Zaskakujące wyznania niemieckiego księdza z Auschwitz: "Czuję ból i odpowiedzialność za to, co wydarzyło się w tym miejscu"
2025-01-27
Autor: Agnieszka
Ksiądz Manfred Deselaers od ponad trzydziestu lat pracuje w Auschwitz, niosąc ze sobą ciężar straszliwych wydarzeń, które miały miejsce w tym miejscu. "Wiem, że Niemcy muszą zrozumieć, co druga wojna światowa oznacza dla Polaków. Niestety, często tego nie wiedzą..." mówi Deselaers, który przyznał, że obowiązkiem każdego Niemca jest pamiętanie o tym tragicznym dziedzictwie.
Swoimi wspomnieniami ksiądz dzieli się z grupą młodzieży z Niemiec, dla której Auschwitz nie jest tylko miejscem pamięci, ale także przykładem tego, jak jedno pokolenie może nosić ciężar winy swojego narodu.
"Pamiętam, jak pewna niemiecka nauczycielka odwiedziła Auschwitz. Jej matka jako dziecko mieszkała w tym miejscu, a jej dziadek był esesmanem. Mówiła, że był to najlepszy czas w jej życiu, nie zdając sobie sprawy z prawdy o tym, co się działo. To pokazuje, jak wiele osób zamieszkanych w tych okolicach wciąż zmaga się z tą tragiczną historią", relacjonuje Deselaers.
Ksiądz podkreśla, że ludzie w Niemczech wciąż nie chcą rozmawiać o II wojnie światowej, a temat Holokaustu często jest pomijany. "Moja misja to przypomnienie, że to się wydarzyło, i że musimy temu przeciwdziałać. Z roku na rok coraz więcej młodych ludzi przyjeżdża tutaj, a ich reakcje są zawsze takie same - wstrząs, niedowierzanie, konieczność refleksji", dodaje.

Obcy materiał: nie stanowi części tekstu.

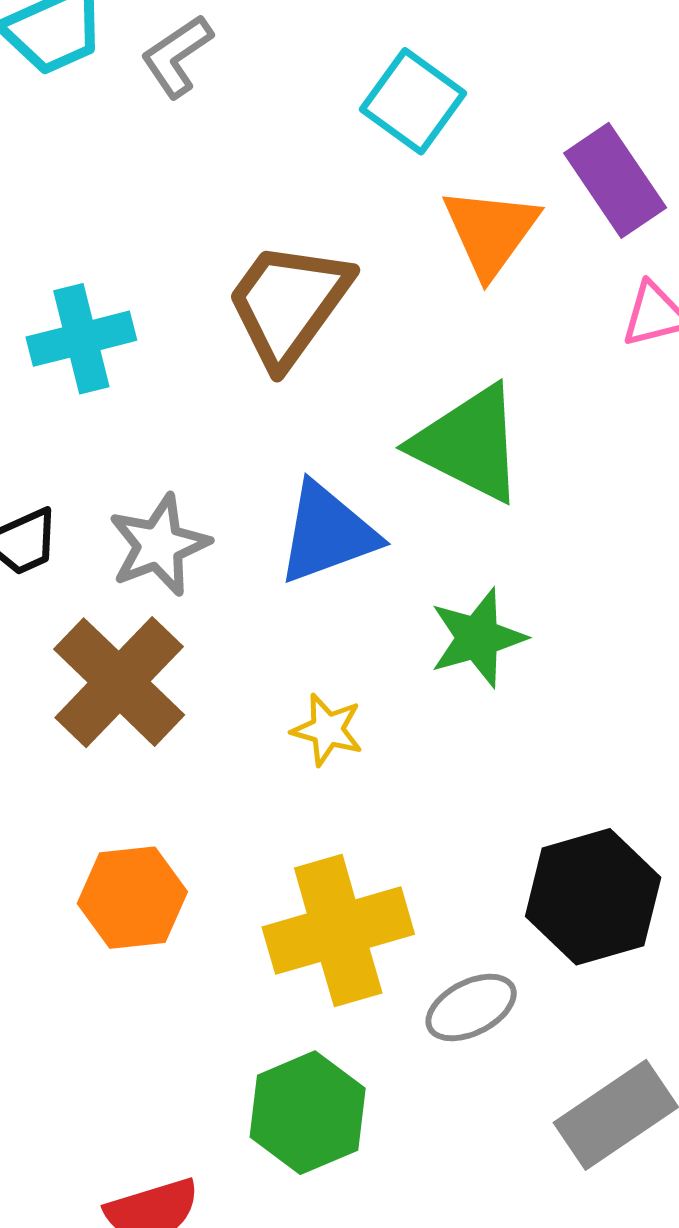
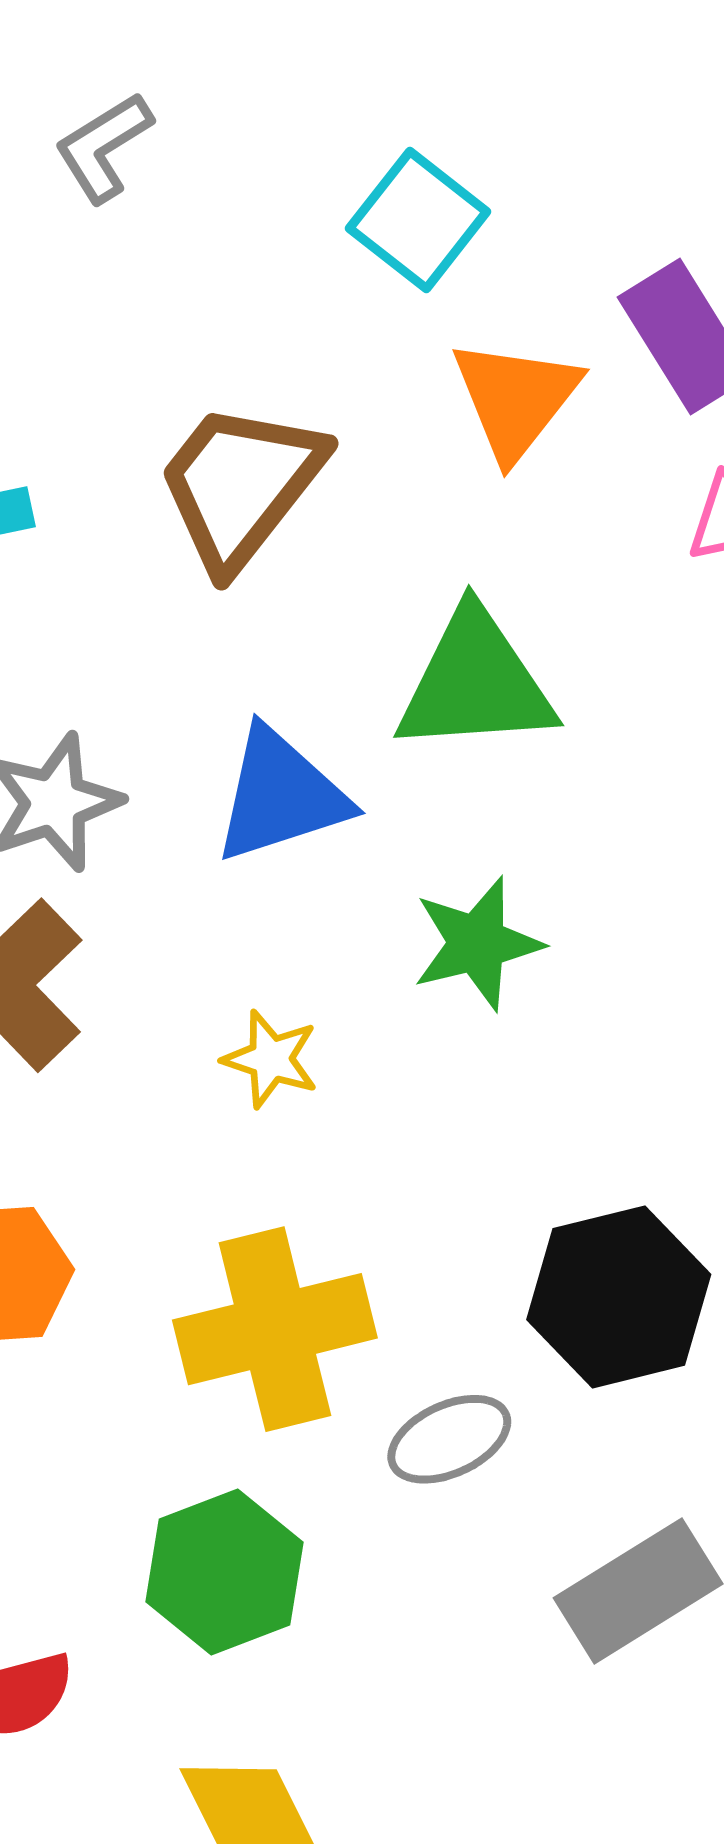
green triangle: (469, 444) -> (475, 683), turned -33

Deselaers nie czuje, że winy muszą być spłacane. "Urodziłem się w 1955 roku i nie czuję osobistej odpowiedzialności. Mimo to czuję głęboką odpowiedzialność wynikającą z przynależności do niemieckiego narodu", wyjaśnia.

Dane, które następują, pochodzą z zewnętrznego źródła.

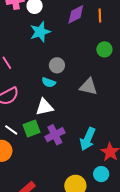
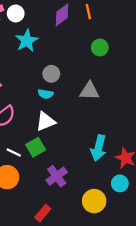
purple cross: (55, 135) -> (57, 176), moved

Co więcej, podkreśla znaczenie relacji międzyludzkich w kontekście reparacji. "Pieniądze mogą być pomocą, ale to relacje są najważniejsze. Trzeba pracować nad wzajemnym zrozumieniem i dialogiem", mówi.

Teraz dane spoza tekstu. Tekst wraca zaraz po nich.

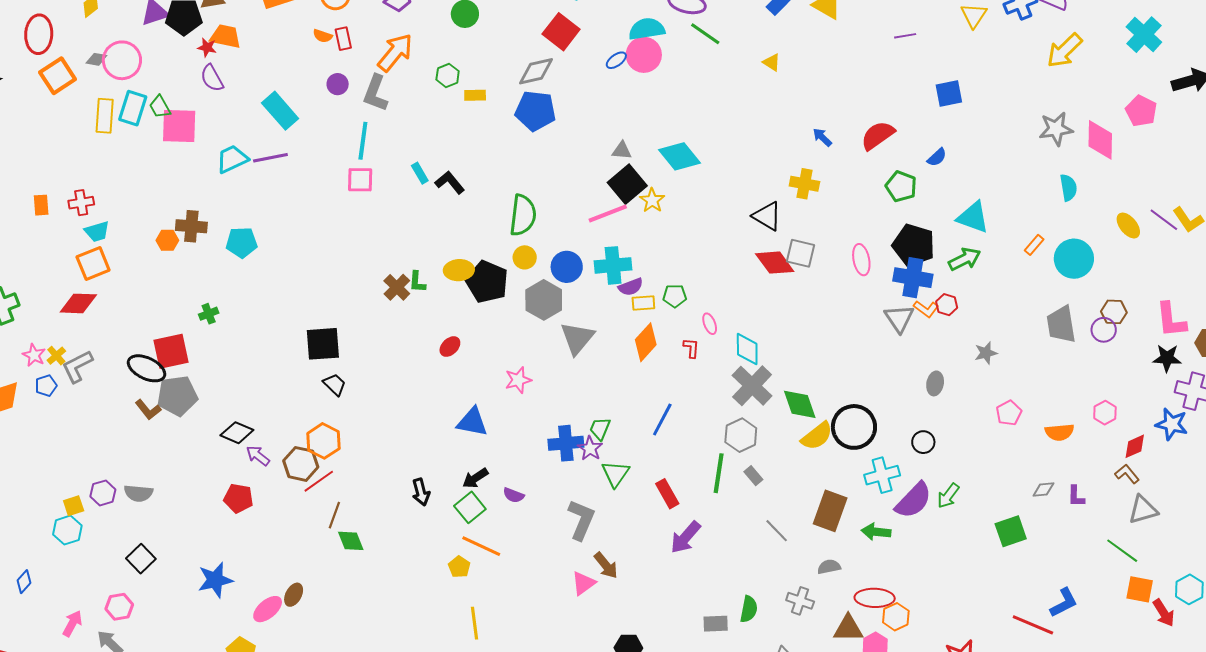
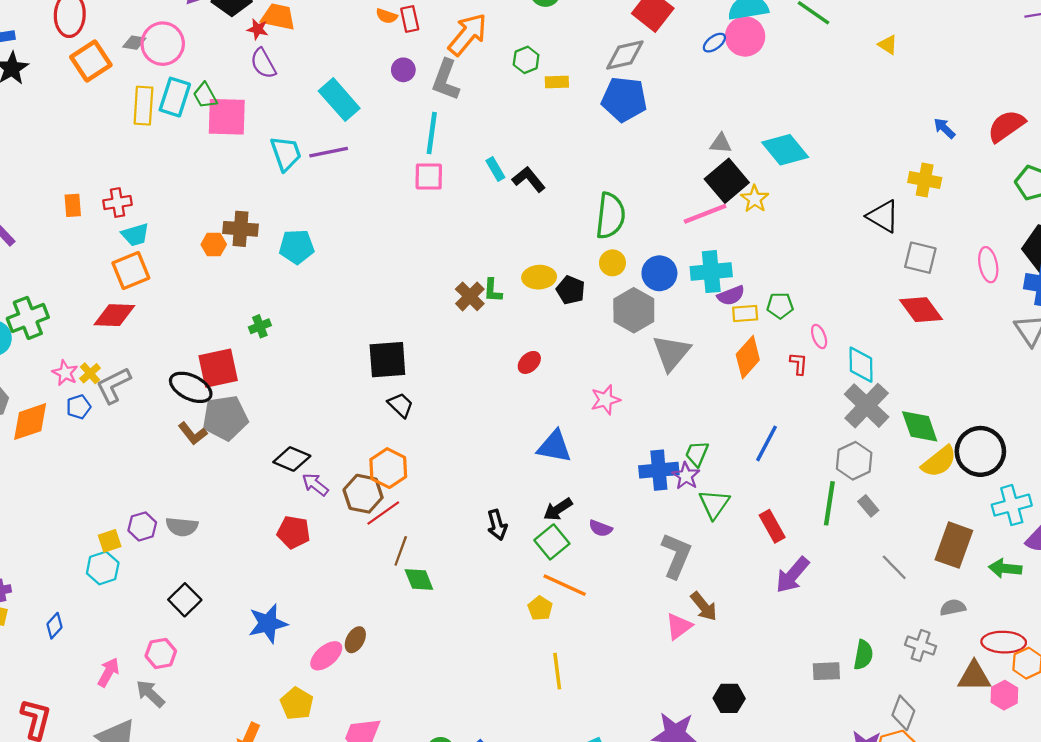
cyan trapezoid: (232, 159) -> (286, 154), turned 96
red diamond: (775, 263) -> (921, 310), moved
black pentagon: (487, 282) -> (571, 290), size x0.6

Z każdym rokiem liczba odwiedzających Auschwitz wzrasta. Dziś to miejsce cmentarnym świadkiem historii, który usilnie przypomina, że to, co się wydarzyło, może się zdarzyć ponownie, jeśli społeczeństwo nie będzie pamiętać. Ksiądz Deselaers podejmuje na siebie ten trud – by nie dopuścić do zapomnienia, by z przeszłości czerpać mądrość na przyszłość.